OceanBase Database supports vector search using SQL. This topic provides a quick start guide.
Prerequisites
You have deployed an OceanBase cluster and created a MySQL tenant.
You have connected to OceanBase Database. For more information, see Overview of connection methods.
Get started
Enable vector search
Before using vector indexes, you must estimate the memory resources required for index data in the tenant and configure the relevant parameters. The following example shows how to configure the memory resources for vector indexes to be 30% of the memory resources available to the tenant:
ALTER SYSTEM SET ob_vector_memory_limit_percentage = 30;
The default value of ob_vector_memory_limit_percentage is 0, which means that no memory resources are allocated to vector indexes. In this case, an error will be returned when you create an index.
Create a vector column and an index
You can declare a column as a vector column and specify the column dimension by using the VECTOR(dim) data type when you create a table. A vector index must be created on a vector column, and you must specify the type and distance parameters.

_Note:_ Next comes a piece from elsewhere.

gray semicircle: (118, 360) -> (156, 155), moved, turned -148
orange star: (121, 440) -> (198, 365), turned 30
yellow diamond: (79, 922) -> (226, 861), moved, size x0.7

The following example creates a vector column named embedding with a dimension of 3, and creates an HNSW index on the embedding column. The L2 distance algorithm is used.
CREATE TABLE t1(
id INT PRIMARY KEY,
doc VARCHAR(200),
embedding VECTOR(3),
VECTOR INDEX idx1(embedding) WITH (distance=L2, type=hnsw)
);
We recommend that you create vector indexes after you import all data, especially when a large amount of data is involved. For more information, see Create vector indexes.
Write vector data
To simulate a vector search scenario, you need to construct some vector data. Each data record contains a description of the data and the corresponding vector. In the following example, the vector corresponding to 'apple' is '[1.2,0.7,1.1]', and the vector corresponding to 'carrot' is '[5.3,4.8,5.4]'.
INSERT INTO t1
VALUES (1, 'apple', '[1.2,0.7,1.1]'),
(2, 'banana', '[0.6,1.2,0.8]'),
(3, 'orange','[1.1,1.1,0.9]'),
(4, 'carrot', '[5.3,4.8,5.4]'),
(5, 'spinach', '[4.9,5.3,4.8]'),
(6, 'tomato','[5.2,4.9,5.1]');
In this example, the vectors are 3-dimensional vectors that are manually generated for simplicity. In practice, you need to use an embedding model to generate vectors for the text. The vectors can have hundreds or even thousands of dimensions.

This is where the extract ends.